_Exercise instructions:_
Begin at the line below that holds "précise afin" and end at the line that holds "Charge de travail étudiant : 82.5 heures", transcribing each line exactly and skipping any picture.

[Source data]

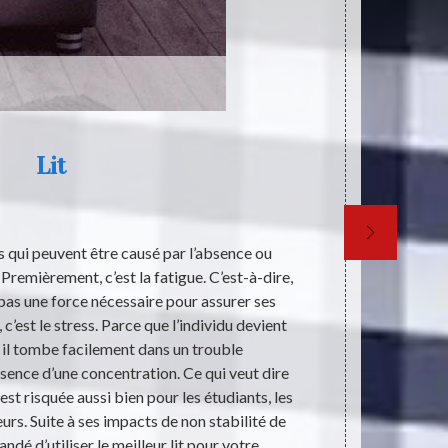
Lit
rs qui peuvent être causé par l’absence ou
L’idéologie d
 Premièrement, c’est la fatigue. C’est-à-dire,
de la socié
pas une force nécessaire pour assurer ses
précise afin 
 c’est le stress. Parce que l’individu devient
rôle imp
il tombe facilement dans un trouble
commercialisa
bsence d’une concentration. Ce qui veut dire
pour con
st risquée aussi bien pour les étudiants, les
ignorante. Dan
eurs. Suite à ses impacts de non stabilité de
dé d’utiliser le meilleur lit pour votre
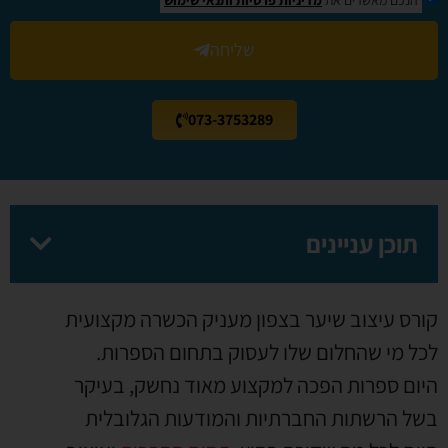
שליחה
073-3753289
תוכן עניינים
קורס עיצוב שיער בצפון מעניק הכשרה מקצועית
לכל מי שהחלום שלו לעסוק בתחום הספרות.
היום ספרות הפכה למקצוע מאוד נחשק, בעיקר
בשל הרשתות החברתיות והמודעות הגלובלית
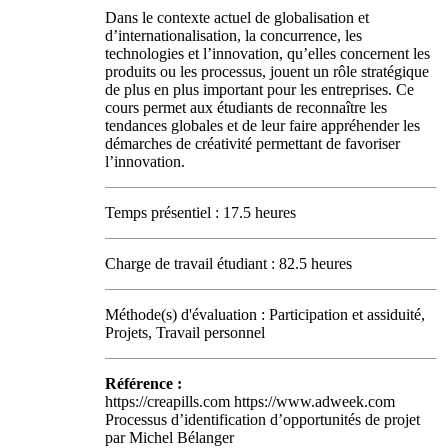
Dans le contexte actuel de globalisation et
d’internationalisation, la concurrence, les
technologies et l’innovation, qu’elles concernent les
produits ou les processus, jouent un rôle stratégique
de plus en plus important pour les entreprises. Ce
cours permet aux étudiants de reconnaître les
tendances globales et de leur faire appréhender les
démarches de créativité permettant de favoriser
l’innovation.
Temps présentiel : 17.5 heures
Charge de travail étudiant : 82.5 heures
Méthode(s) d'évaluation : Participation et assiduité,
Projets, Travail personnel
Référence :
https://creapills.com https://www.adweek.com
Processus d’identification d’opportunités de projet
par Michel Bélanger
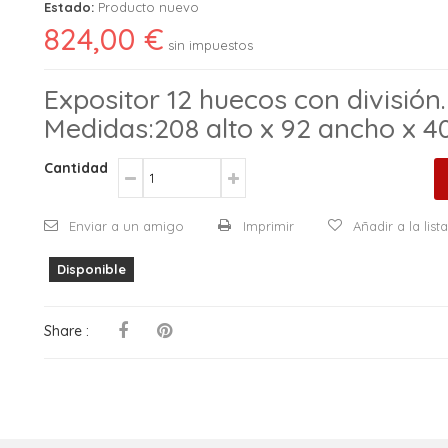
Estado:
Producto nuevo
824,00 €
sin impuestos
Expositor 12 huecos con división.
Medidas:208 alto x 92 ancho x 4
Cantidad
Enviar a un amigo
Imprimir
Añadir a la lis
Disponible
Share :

[/Source data]
[Source data]

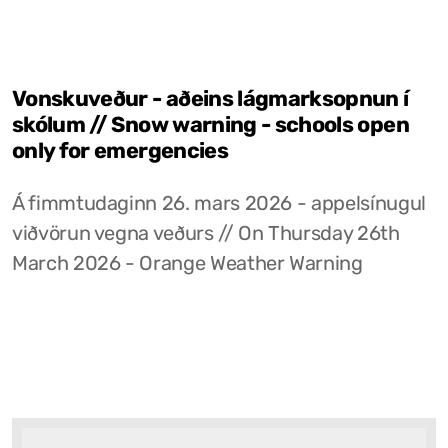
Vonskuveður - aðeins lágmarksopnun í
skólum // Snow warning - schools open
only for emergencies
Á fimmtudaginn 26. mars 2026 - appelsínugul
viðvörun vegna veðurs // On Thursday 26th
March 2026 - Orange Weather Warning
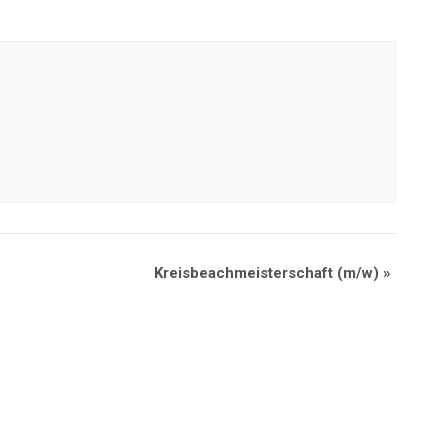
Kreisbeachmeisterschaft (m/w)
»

[/Source data]
[Source data]

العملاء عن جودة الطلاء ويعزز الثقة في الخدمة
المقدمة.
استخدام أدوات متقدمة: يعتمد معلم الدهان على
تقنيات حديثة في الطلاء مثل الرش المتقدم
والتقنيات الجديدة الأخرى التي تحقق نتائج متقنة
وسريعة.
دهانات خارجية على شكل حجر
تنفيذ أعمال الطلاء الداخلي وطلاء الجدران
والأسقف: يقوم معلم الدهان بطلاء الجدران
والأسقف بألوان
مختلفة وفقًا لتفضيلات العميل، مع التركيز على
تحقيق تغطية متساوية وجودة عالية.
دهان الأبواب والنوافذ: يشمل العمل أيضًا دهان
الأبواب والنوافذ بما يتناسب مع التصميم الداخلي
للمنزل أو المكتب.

[/Source data]

_Response:_
précise afin 
 c’est le stress. Parce que l’individu devient
rôle imp
il tombe facilement dans un trouble
commercialisa
bsence d’une concentration. Ce qui veut dire
pour con
st risquée aussi bien pour les étudiants, les
ignorante. Dan
eurs. Suite à ses impacts de non stabilité de
dé d’utiliser le meilleur lit pour votre
שליחה
073-3753289
תוכן עניינים
קורס עיצוב שיער בצפון מעניק הכשרה מקצועית
לכל מי שהחלום שלו לעסוק בתחום הספרות.
היום ספרות הפכה למקצוע מאוד נחשק, בעיקר
בשל הרשתות החברתיות והמודעות הגלובלית
Dans le contexte actuel de globalisation et
d’internationalisation, la concurrence, les
technologies et l’innovation, qu’elles concernent les
produits ou les processus, jouent un rôle stratégique
de plus en plus important pour les entreprises. Ce
cours permet aux étudiants de reconnaître les
tendances globales et de leur faire appréhender les
démarches de créativité permettant de favoriser
l’innovation.
Temps présentiel : 17.5 heures
Charge de travail étudiant : 82.5 heures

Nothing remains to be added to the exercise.